Probabilistic Transaction Model for Accurate Data Simulation
Find Innovative SolutionsGenerate Solutions
Solution Overview
Problem
Current data simulation technologies often fail to accurately simulate real-world transactions, inefficiently use processing resources, and may expose confidential information, as they generate irrelevant or dissimilar simulation data.
Innovation Solution
A transaction simulation platform using machine learning and probabilistic transaction models, such as Gaussian Mixture Models (GMM) or Generative Adversarial Networks (GAN), separates real transaction data into streams, trains models on sample distributions similar to actual ones, and generates simulated data using random numbers, conserving resources and protecting confidentiality.
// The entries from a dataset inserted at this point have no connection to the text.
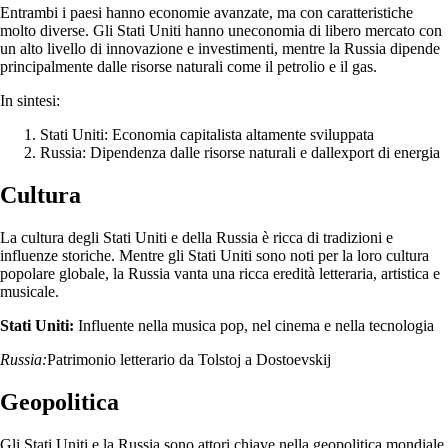
Entrambi i paesi hanno economie avanzate, ma con caratteristiche
molto diverse. Gli Stati Uniti hanno uneconomia di libero mercato con
un alto livello di innovazione e investimenti, mentre la Russia dipende
principalmente dalle risorse naturali come il petrolio e il gas.
In sintesi:
Stati Uniti: Economia capitalista altamente sviluppata
Russia: Dipendenza dalle risorse naturali e dallexport di energia
Cultura
La cultura degli Stati Uniti e della Russia è ricca di tradizioni e
influenze storiche. Mentre gli Stati Uniti sono noti per la loro cultura
popolare globale, la Russia vanta una ricca eredità letteraria, artistica e
musicale.
Stati Uniti:
Influente nella musica pop, nel cinema e nella tecnologia
Russia:
Patrimonio letterario da Tolstoj a Dostoevskij
Geopolitica
Gli Stati Uniti e la Russia sono attori chiave nella geopolitica mondiale,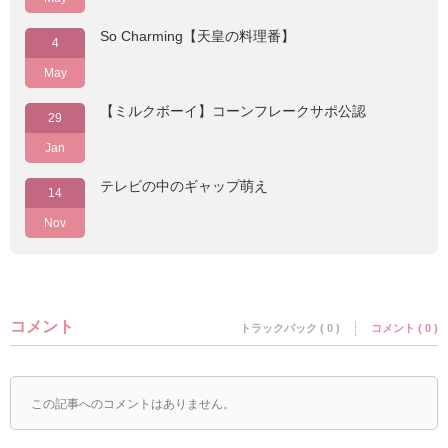
So Charming【天皇の料理番】
4
May
【ミルクボーイ】コーンフレークサポ公認
29
Jan
テレビの中のギャップ萌え
14
Nov
コメント
トラックバック ( 0 )
コメント ( 0 )
この記事へのコメントはありません。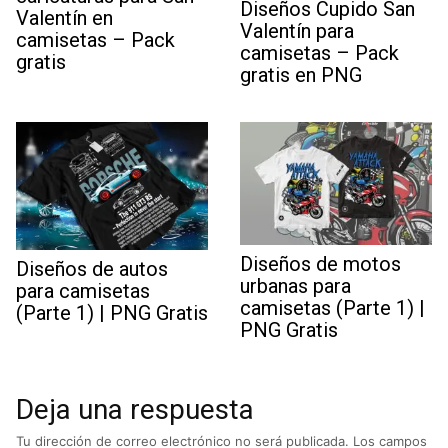
Diseños Cupido San
Valentín en
Valentín para
camisetas – Pack
camisetas – Pack
gratis
gratis en PNG
Diseños de motos
Diseños de autos
urbanas para
para camisetas
camisetas (Parte 1) |
(Parte 1) | PNG Gratis
PNG Gratis
Deja una respuesta
Tu dirección de correo electrónico no será publicada.
Los campos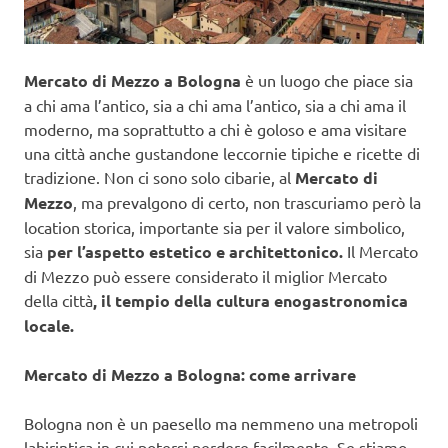
Mercato di Mezzo a Bologna
è un luogo che piace sia
a chi ama l’antico, sia a chi ama l’antico, sia a chi ama il
moderno, ma soprattutto a chi è goloso e ama visitare
una città anche gustandone leccornie tipiche e ricette di
tradizione. Non ci sono solo cibarie, al
Mercato di
Mezzo
, ma prevalgono di certo, non trascuriamo però la
location storica, importante sia per il valore simbolico,
sia
per l’aspetto estetico e architettonico.
Il Mercato
di Mezzo può essere considerato il miglior Mercato
della città
, il tempio della cultura enogastronomica
locale.
Mercato di Mezzo a Bologna: come arrivare
Bologna non è un paesello ma nemmeno una metropoli
labirintica in cui potersi perdere facilmente. Se stiamo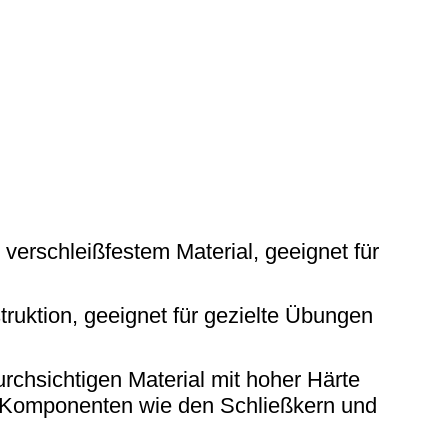
 verschleißfestem Material, geeignet für
truktion, geeignet für gezielte Übungen
rchsichtigen Material mit hoher Härte
n Komponenten wie den Schließkern und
Engineering Contradictions & Design Principles
Engineering Contradiction Analysis
1Measurement precision
If current data simulation technologies generate simulation data, then simulation data is produced, but the data is irrelevant or dissimilar to real-world transactions, reducing accuracy
Solution Approach 1:
The patent applies copying by training machine learning models on actual transaction data to learn the underlying statistical distributions and patterns. The model then generates simulated data that copies the characteristics and relationships of real transaction data, ensuring both accuracy and relevance without directly exposing confidential information.
Solution Approach 2:
The patent uses parameter changes by adjusting the statistical parameters (mean, variance, covariance) of the training data to generate simulated data with controlled characteristics. This allows the system to produce accurate simulations while maintaining the ability to modify data distributions as needed for different scenarios.
2Productivity
If traditional simulation methods are used, then simulation data is generated, but processing resources are used inefficiently due to error correction and re-generation needs
Solution Approach 1:
The patent implements feedback by using machine learning models that learn from actual transaction data and continuously improve their simulation accuracy. The model receives feedback during training on the statistical properties of real data and adjusts its parameters accordingly, reducing the need for error correction and re-generation in production.
Solution Approach 2:
The patent applies preliminary action by pre-training the simulation model on comprehensive transaction data before deployment. This preliminary training phase establishes accurate statistical distributions and patterns, so that when the model generates simulation data in production, it does so efficiently without requiring frequent corrections or re-generation.
3Measurement precision
If real transaction data is used for simulation, then accurate simulation data can be generated, but confidential information may be exposed
Solution Approach 1:
The patent applies copying by creating a statistical copy of transaction data through machine learning models rather than directly using or storing actual transaction records. The model captures the essential patterns and distributions of real data while generating synthetic samples that do not contain or reveal confidential information about specific transactions or customers.
Data Source
AI summary
A device may obtain, for a set of transactions, a set of transaction values associated with a particular industry. The device may determine one or more sample statistical distributions for a probabilistic transaction model by using one or more machine learning techniques. The one or more sample statistical distributions may be similar to one or more actual statistical distributions that are associated with the set of transaction values. The device may generate simulated transaction information using the probabilistic transaction model. The device may perform one or more actions after generating the simulated transaction information.